Normally I have steered away from giving certain answers when it comes to the requirements of submitting a Proof of Loss. Most of the topics I have discussed thus far have a myriad of exceptions which might provide coverage even if the terms of the policy have not been completely complied with. While these possibilities do exist in many homeowners policies, the one place you can count on a mistake serving as a basis for denying your claim is when you are dealing with s National Flood Insurance Policy. The requirements of the Standard Flood Policy are pretty clear and failing to follow them to the letter can be devastating.

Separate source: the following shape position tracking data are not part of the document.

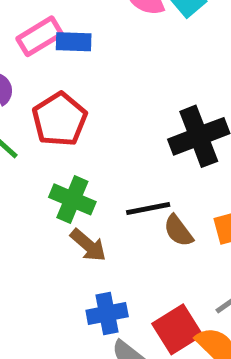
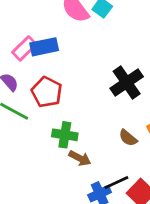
blue rectangle: (74, 42) -> (44, 47), size x1.4
black line: (148, 208) -> (116, 182), moved

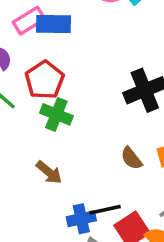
green cross: (65, 135) -> (56, 114), moved
brown arrow: (80, 158) -> (49, 172), moved

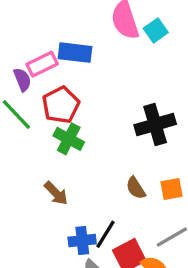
pink rectangle: (29, 21) -> (42, 64), moved
black line: (105, 210) -> (106, 234), turned -52

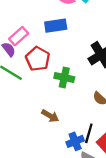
blue rectangle: (75, 53) -> (56, 26), moved
green cross: (69, 139) -> (64, 77), moved

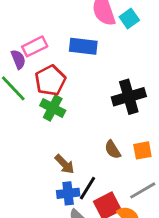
green cross: (64, 77) -> (53, 108), moved
brown arrow: (50, 116) -> (65, 164), moved

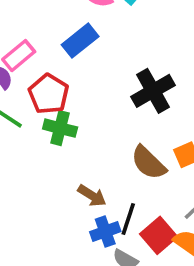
blue rectangle: (83, 46) -> (80, 41), turned -32
brown semicircle: (113, 150) -> (148, 163), size x1.5

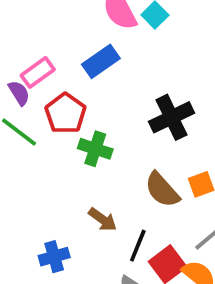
green cross: (60, 128) -> (95, 149), moved
blue cross: (105, 232) -> (54, 257), moved

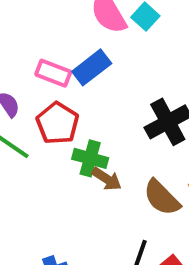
pink rectangle: (38, 72) -> (53, 73), moved, turned 60
brown arrow: (103, 219) -> (107, 179), moved

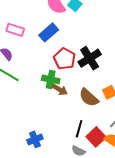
pink rectangle: (53, 73) -> (15, 30), moved
red pentagon: (58, 123) -> (65, 59), moved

First, when dealing with flood claims it is vital to note that you have 60 days to file a Proof of Loss. The Standard Policy states: “Within 60 days after the loss, [the insured must] send [the insurer] a proof of loss, which is [the insured’s] statement as to the amount [he/she] is claiming under the policy signed and sworn to by [the insured] and furnishing” specific information.
Submitting a Proof on even the 61st day will likely result in the claim being completely denied.
Courts in every jurisdiction have upheld specific and complete compliance with these requirements. See Dawkins v. Witt, 318 F.3d 606 (4th Cir.2003); Mancini v. Redland Ins. Co., 248 F.3d 729 (8th Cir.2001); Flick v. Liberty Mut. Fire Ins. Co., 205 F.3d 386 (9th Cir.2000); Gowland v. Aetna, 143 F.3d 951 (5th Cir.1998); Phelps v. Fed. Emergency Mgmt. Agency, 785 F.2d 13 (1st Cir.1986). These courts all concluded that there must be strict compliance with the terms and conditions of Federal Flood Insurance Policies and the failure to file a Proof of Loss prohibits a plaintiff from recovery.
Similarly, as I discussed the last few weeks, there is sometimes an argument that compliance with a Proof of Loss requirement was excused because an insurer has waived its right to a Proof based on the insurer’s actions or statements. With flood claims, you can be assured that this argument will fail.
As the policy states, the requirement of a Proof of Loss can only be waived by written authorization from FEMA. Therefore, no matter what the adjuster or Write Your Own Carrier says or does, a Proof still must be submitted for recovery to be possible.
In one of the cases mentioned above, it was undisputed that the Write Your Own Carrier had stated that the 60 day requirement would not be enforced and that the insured had relied on these representations in failing to file the Proof. The court, however, refused to find that strict compliance with the Proof of Loss provisions had been waived because there was no written waiver from the Federal Insurance Administrator. Dawkins at 610-611.
Furthermore, in one unreported Florida case, the 11th Circuit found that the insured was not excused from submitting a Proof of Loss within 60 days despite the fact that the insurer did not send an adjuster to the insured property until 90 days after the damage occurred. With a regular homeowners policy, there might be an argument that the actions of the insurer (not sending an adjuster to investigate the loss until after the period of time for submitting a Proof had expired) constituted an implied waiver of the policy provisions. Because it was a flood claim, however, the court refused to follow this line of reasoning and denied coverage for the loss. Lucien v. U.S. Sec. Ins. Corp., 143 Fed. Appx. 152 (11th Cir. 2005).
While I have mostly covered what happens if a Proof of Loss is not submitted in this post, it is important to note that even a small deviation from the flood policy requirements can result in the claim being denied. If a Proof is filed without being signed or notarized, or is submitted without the required supporting documentation, it is likely that the claim will be denied if the 60 day timeframe expires.
Everyone has heard the saying that the only two things certain in life are death and taxes, however if you fail to comply with the Proof of Loss provisions of the Standard Flood Policy you can likely add a claim denial to this list.